***** Dataset records

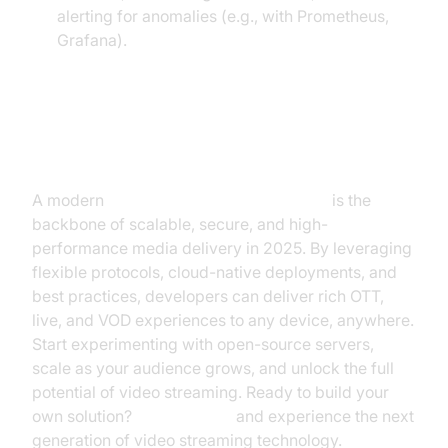
alerting for anomalies (e.g., with Prometheus,
Grafana).
Conclusion
A modern
video streaming media server
is the
backbone of scalable, secure, and high-
performance media delivery in 2025. By leveraging
flexible protocols, cloud-native deployments, and
best practices, developers can deliver rich OTT,
live, and VOD experiences to any device, anywhere.
Start experimenting with open-source servers,
scale as your audience grows, and unlock the full
potential of video streaming. Ready to build your
own solution?
Try it for free
and experience the next
generation of video streaming technology.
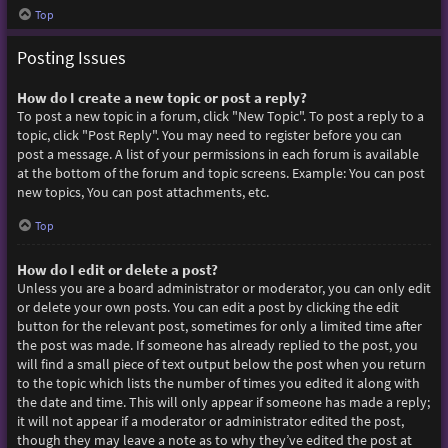
Top
Posting Issues
How do I create a new topic or post a reply?
To post a new topic in a forum, click "New Topic". To post a reply to a
topic, click "Post Reply". You may need to register before you can
post a message. A list of your permissions in each forum is available
at the bottom of the forum and topic screens. Example: You can post
new topics, You can post attachments, etc.
Top
How do I edit or delete a post?
Unless you are a board administrator or moderator, you can only edit
or delete your own posts. You can edit a post by clicking the edit
button for the relevant post, sometimes for only a limited time after
the post was made. If someone has already replied to the post, you
will find a small piece of text output below the post when you return
to the topic which lists the number of times you edited it along with
the date and time. This will only appear if someone has made a reply;
it will not appear if a moderator or administrator edited the post,
though they may leave a note as to why they’ve edited the post at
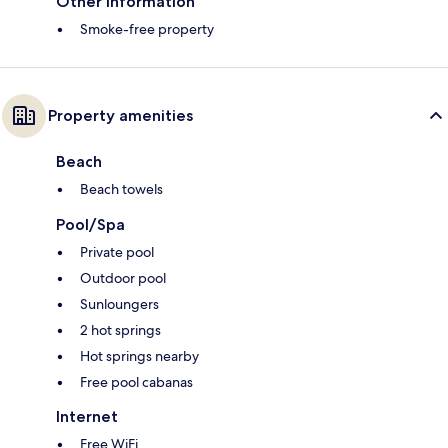
Other information
Smoke-free property
Property amenities
Beach
Beach towels
Pool/Spa
Private pool
Outdoor pool
Sunloungers
2 hot springs
Hot springs nearby
Free pool cabanas
Internet
Free WiFi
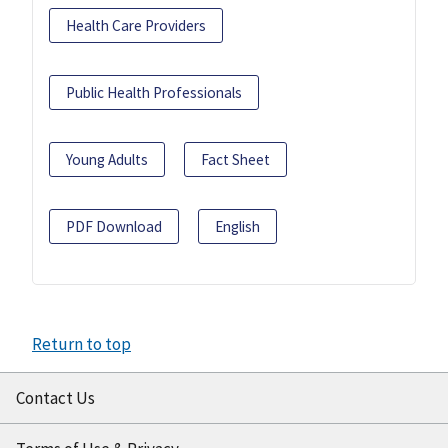
Health Care Providers
Public Health Professionals
Young Adults
Fact Sheet
PDF Download
English
Return to top
Contact Us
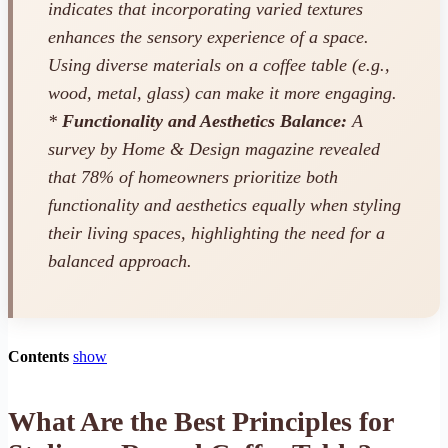
indicates that incorporating varied textures
enhances the sensory experience of a space.
Using diverse materials on a coffee table (e.g.,
wood, metal, glass) can make it more engaging.
*
Functionality and Aesthetics Balance:
A
survey by
Home & Design
magazine revealed
that 78% of homeowners prioritize both
functionality and aesthetics equally when styling
their living spaces, highlighting the need for a
balanced approach.
Contents
show
What Are the Best Principles for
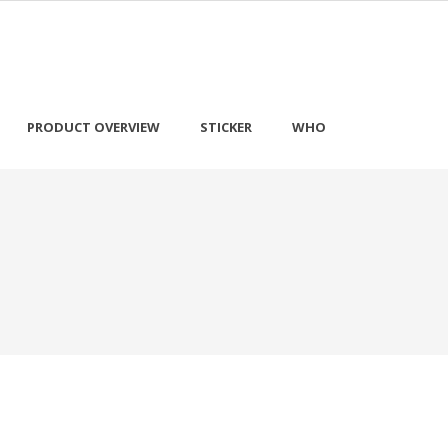
PRODUCT OVERVIEW
STICKER
WHO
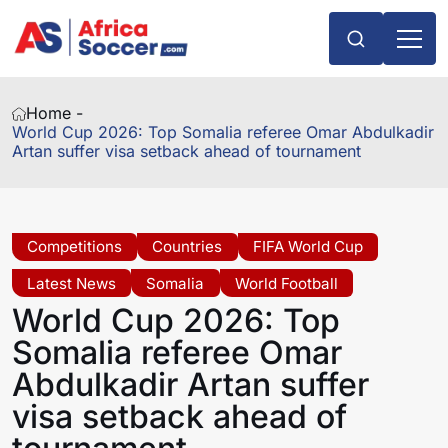
Home -
World Cup 2026: Top Somalia referee Omar Abdulkadir
Artan suffer visa setback ahead of tournament
Competitions
Countries
FIFA World Cup
Latest News
Somalia
World Football
World Cup 2026: Top
Somalia referee Omar
Abdulkadir Artan suffer
visa setback ahead of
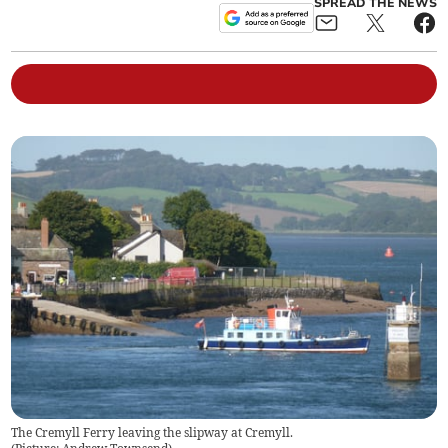
SPREAD THE NEWS
The Cremyll Ferry leaving the slipway at Cremyll.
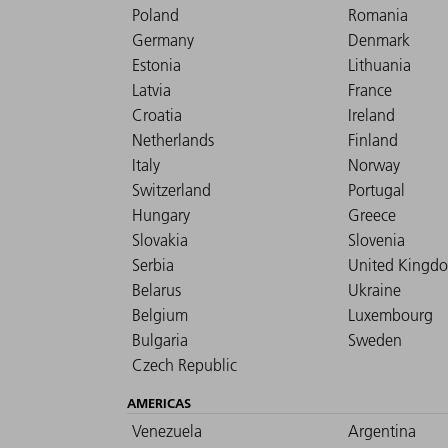
Poland
Romania
Germany
Denmark
Estonia
Lithuania
Latvia
France
Croatia
Ireland
Netherlands
Finland
Italy
Norway
Switzerland
Portugal
Hungary
Greece
Slovakia
Slovenia
Serbia
United Kingd
Belarus
Ukraine
Belgium
Luxembourg
Bulgaria
Sweden
Czech Republic
AMERICAS
Venezuela
Argentina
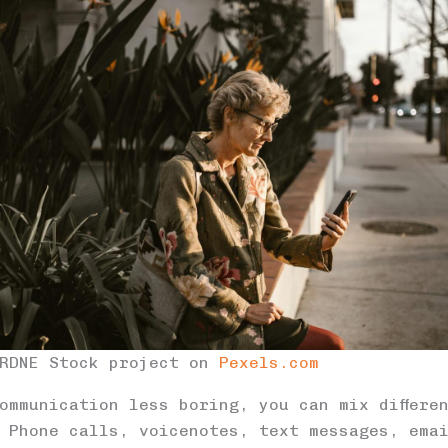
 RDNE Stock project on
Pexels.com
ommunication less boring, you can mix differe
 Phone calls, voicenotes, text messages, ema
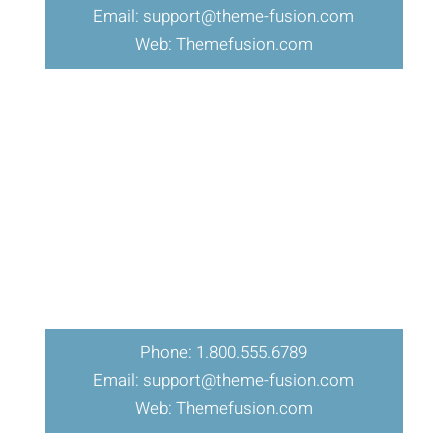
Email: support@theme-fusion.com
Web: Themefusion.com
Phone: 1.800.555.6789
Email: support@theme-fusion.com
Web: Themefusion.com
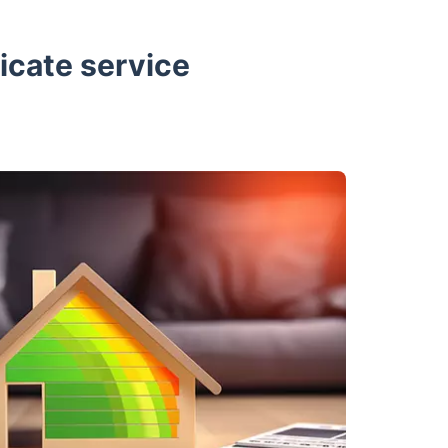
icate service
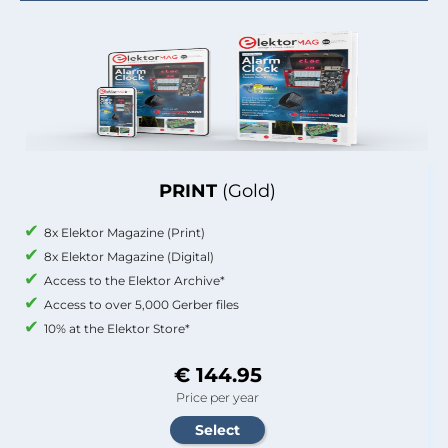
PRINT
(Gold)
8x Elektor Magazine (Print)
8x Elektor Magazine (Digital)
Access to the Elektor Archive*
Access to over 5,000 Gerber files
10% at the Elektor Store*
€ 144.95
Price per year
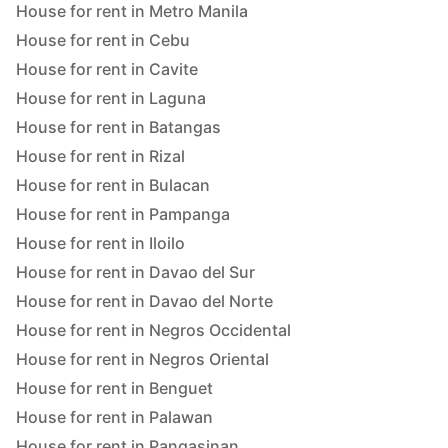
House for rent in Metro Manila
House for rent in Cebu
House for rent in Cavite
House for rent in Laguna
House for rent in Batangas
House for rent in Rizal
House for rent in Bulacan
House for rent in Pampanga
House for rent in Iloilo
House for rent in Davao del Sur
House for rent in Davao del Norte
House for rent in Negros Occidental
House for rent in Negros Oriental
House for rent in Benguet
House for rent in Palawan
House for rent in Pangasinan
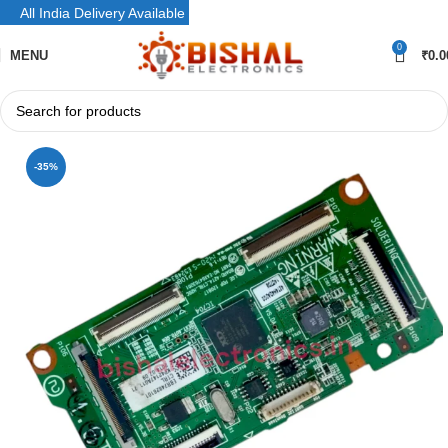
All India Delivery Available
0
MENU
₹
0.0
-35%
SOLD OUT
NEW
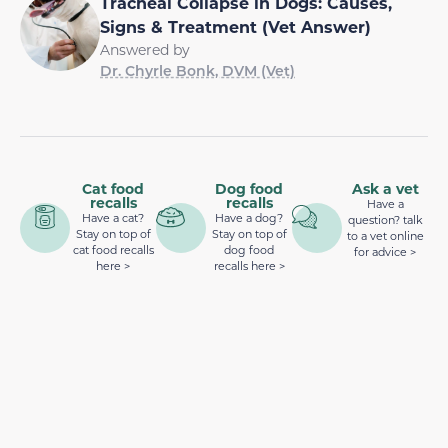
Tracheal Collapse in Dogs: Causes,
Signs & Treatment (Vet Answer)
Answered by
Dr. Chyrle Bonk, DVM (Vet)
Cat food
Dog food
Ask a vet
recalls
recalls
Have a
Have a cat?
Have a dog?
question? talk
Stay on top of
Stay on top of
to a vet online
cat food recalls
dog food
for advice >
here >
recalls here >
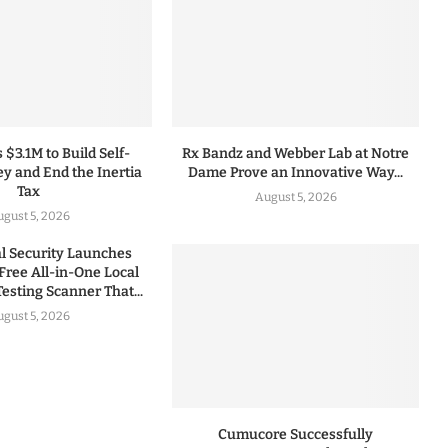
 $3.1M to Build Self-
Rx Bandz and Webber Lab at Notre
y and End the Inertia
Dame Prove an Innovative Way...
Tax
August 5, 2026
gust 5, 2026
 Security Launches
Free All-in-One Local
esting Scanner That...
gust 5, 2026
Cumucore Successfully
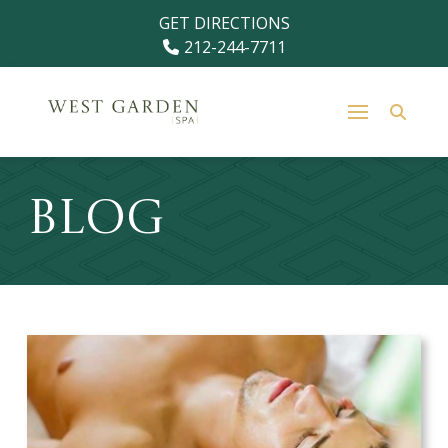
Skip
Skip
GET DIRECTIONS
to
to
212-244-7711
Content
footer
navigation
Blog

**********

Action item :: Go through the entries above and count each line that contains the string "need". Reply only with the total.

Solution to this exercise :: 2